Mausritter
- Designers: Isaac Williams, Andre Novoa
- Publishers: Games Omnivorous
- Publication: 2020
- Genres: Tabletop role-playing game, fantasy

= Mausritter =

2020 tabletop role-playing game

Mausritter is a fantasy tabletop role-playing game by Isaac Williams, with development by Andre Novoa. The game was inspired by the Old School Renaissance, and uses a system based on the game Into the Odd. Players in Mausritter take on the roles of anthropomorphic mice (similar to media such as Mouse Guard, Redwall or Mice and Mystics), going on adventures and exploring dungeons in a large and dangerous world in search of treasure.

== Gameplay ==
Mausritter player characters have three core stats (determined randomly during character creation), and each character's inventory is represented through a grid of squares, where items such as armor, weapons, tools, and spell tablets can be equipped by placing physical cards into corresponding slots.

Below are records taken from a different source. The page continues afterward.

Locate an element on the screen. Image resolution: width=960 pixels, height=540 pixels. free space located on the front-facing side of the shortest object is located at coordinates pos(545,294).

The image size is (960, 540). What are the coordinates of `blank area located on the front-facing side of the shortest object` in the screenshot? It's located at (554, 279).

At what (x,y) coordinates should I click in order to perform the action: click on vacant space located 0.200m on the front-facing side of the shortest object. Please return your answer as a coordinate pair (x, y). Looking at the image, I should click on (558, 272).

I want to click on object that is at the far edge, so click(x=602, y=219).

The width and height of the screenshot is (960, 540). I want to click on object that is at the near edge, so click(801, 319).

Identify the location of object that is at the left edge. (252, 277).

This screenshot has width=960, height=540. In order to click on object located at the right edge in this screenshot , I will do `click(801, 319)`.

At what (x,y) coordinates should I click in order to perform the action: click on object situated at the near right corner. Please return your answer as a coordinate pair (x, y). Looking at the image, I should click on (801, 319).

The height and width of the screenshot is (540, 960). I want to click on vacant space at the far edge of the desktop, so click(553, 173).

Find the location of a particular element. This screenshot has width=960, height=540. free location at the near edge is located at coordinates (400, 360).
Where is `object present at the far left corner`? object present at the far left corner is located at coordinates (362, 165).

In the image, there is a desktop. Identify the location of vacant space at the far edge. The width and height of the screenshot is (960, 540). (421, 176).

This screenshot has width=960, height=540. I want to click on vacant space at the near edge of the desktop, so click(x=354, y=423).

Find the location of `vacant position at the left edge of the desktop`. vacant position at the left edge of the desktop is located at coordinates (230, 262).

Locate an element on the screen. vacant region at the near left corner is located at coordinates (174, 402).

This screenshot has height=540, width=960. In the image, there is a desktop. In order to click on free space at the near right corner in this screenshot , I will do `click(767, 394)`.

Size and orientation of these cards matters as well - for example, light armor takes up an off-hand (or off-paw) slot and a body slot in a horizontal orientation simultaneously, while heavy armor takes up two body slots in a vertical orientation. Items and spells have limited uses marked with dots on their cards until they are depleted. Characters can also suffer from negative conditions such as hunger, exhaustion, wounds, and magical curses, which also take up inventory slots until they are cleared by meeting specific criteria.

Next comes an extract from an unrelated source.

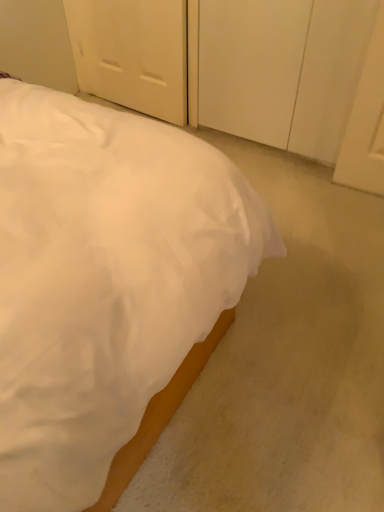 Find the location of `white matte bed at center`. white matte bed at center is located at coordinates (104, 280).

The image size is (384, 512). What do you see at coordinates (104, 280) in the screenshot? I see `white matte bed at center` at bounding box center [104, 280].

This screenshot has width=384, height=512. In order to click on white matte bed at center in this screenshot , I will do `click(104, 280)`. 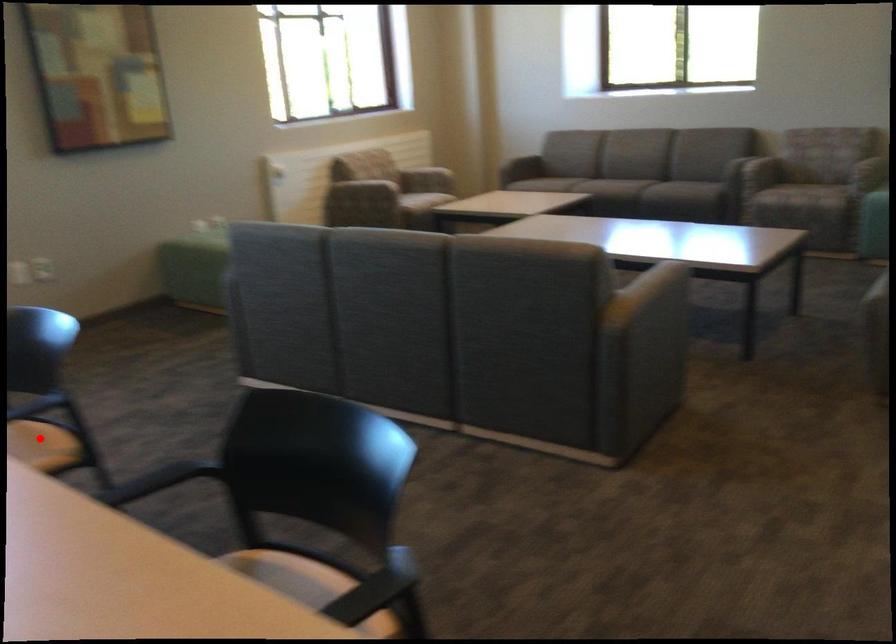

Magic spells come in the form of tablets, and whenever a spell is cast, multiple of its uses can be spent at once to increase its power. Once depleted, unique conditions must be met for the spell table to recharge and become usable again - for example, the Fireball spell must be burned in a large fire for a long time.

== Publication history ==
The prototype for Mausritter was published as a digital zine in 2019. The expanded, physical edition was released in 2020. In 2021, a Kickstarter campaign raised AU $149,041 to release a new starter box set, including ten interconnected adventures and updated art.

== Related works ==
In 2024, the Mausritter player community combined game jam entries for dungeon crawl settings from over forty designers into a single, massive dungeon called Tomb of a Thousand Doors: A Mausritter Megadungeon. The book raised $94,305 on Kickstarter. The megadungeon was then nominated for ENNIE awards in 2026 in the "Best Long-Form Adventure" and "Best Cartography" categories.

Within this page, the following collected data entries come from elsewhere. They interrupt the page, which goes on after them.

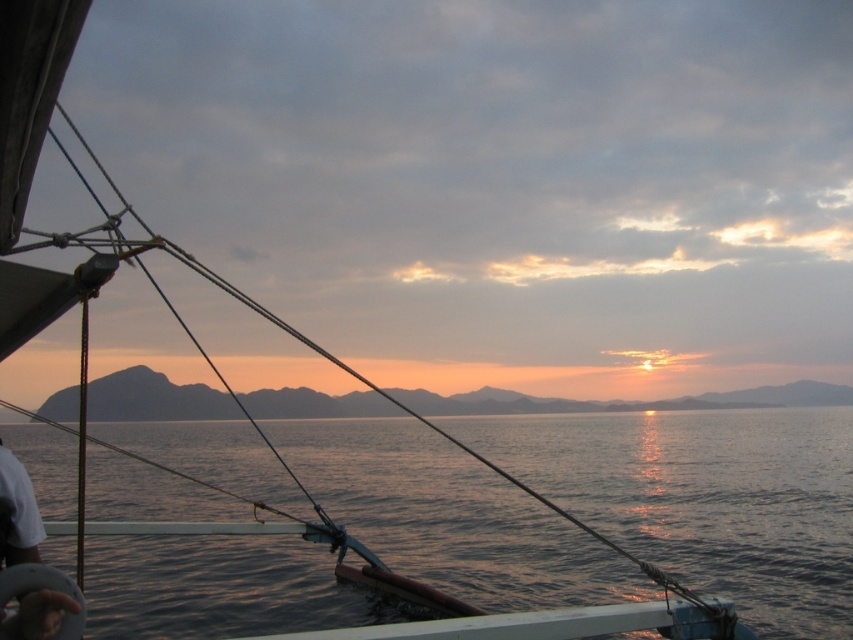 Question: Can you confirm if dark blue water at center is positioned below silvery metallic horizon at center?

Choices:
 (A) no
 (B) yes

Answer: (A)

Question: Which of the following is the farthest from the observer?

Choices:
 (A) (134, 634)
 (B) (373, 397)

Answer: (B)

Question: In this image, where is dark blue water at center located relative to silvery metallic horizon at center?

Choices:
 (A) above
 (B) below

Answer: (A)

Question: Can you confirm if dark blue water at center is positioned below silvery metallic horizon at center?

Choices:
 (A) no
 (B) yes

Answer: (A) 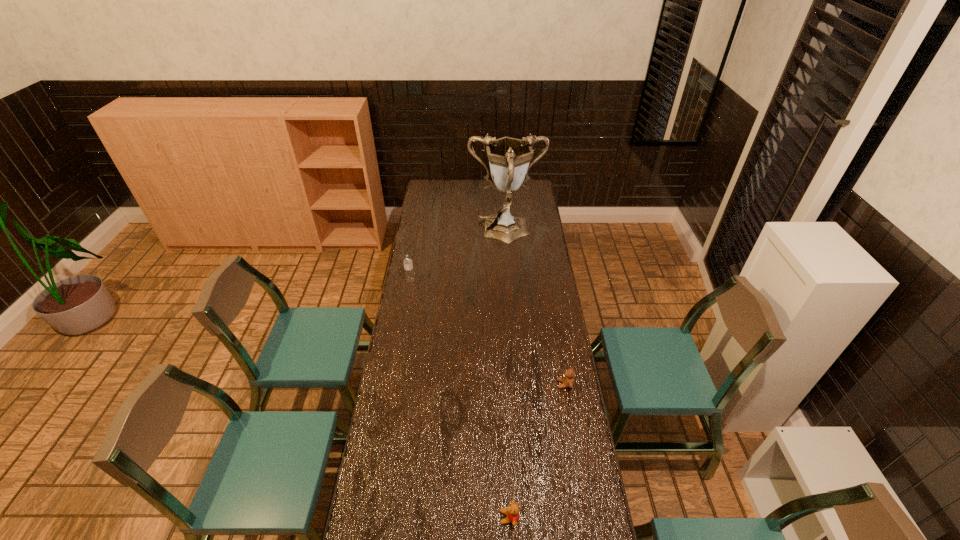 The image size is (960, 540). In order to click on vacant space that's between the water bottle and the farther teddy bear in this screenshot , I will do `click(488, 333)`.

Image resolution: width=960 pixels, height=540 pixels. What are the coordinates of `unoccupied area between the second nearest object and the water bottle` in the screenshot? It's located at (488, 333).

This screenshot has height=540, width=960. Identify the location of unoccupied position between the right teddy bear and the nearest object. (537, 451).

Locate an element on the screen. object that is the second closest to the second nearest object is located at coordinates (510, 159).

Point out which object is positioned as the nearest to the third shortest object. Please provide its 2D coordinates. Your answer should be formatted as a tuple, i.e. [(x, y)], where the tuple contains the x and y coordinates of a point satisfying the conditions above.

[(510, 159)]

In November 2025, the crowdfunding platform BackerKit held a month-long event called Mausritter Month, inspired by the similar ongoing campaign for the Mothership role-playing game, where sixteen publishers all launched crowdfunding campaigns for Mausritter supplements simultaneously, raised over $320,000 in total across all projects.

== Reception ==
Mausritter won the 2021 Gold ENNIE Award for "Best Family Game/Product."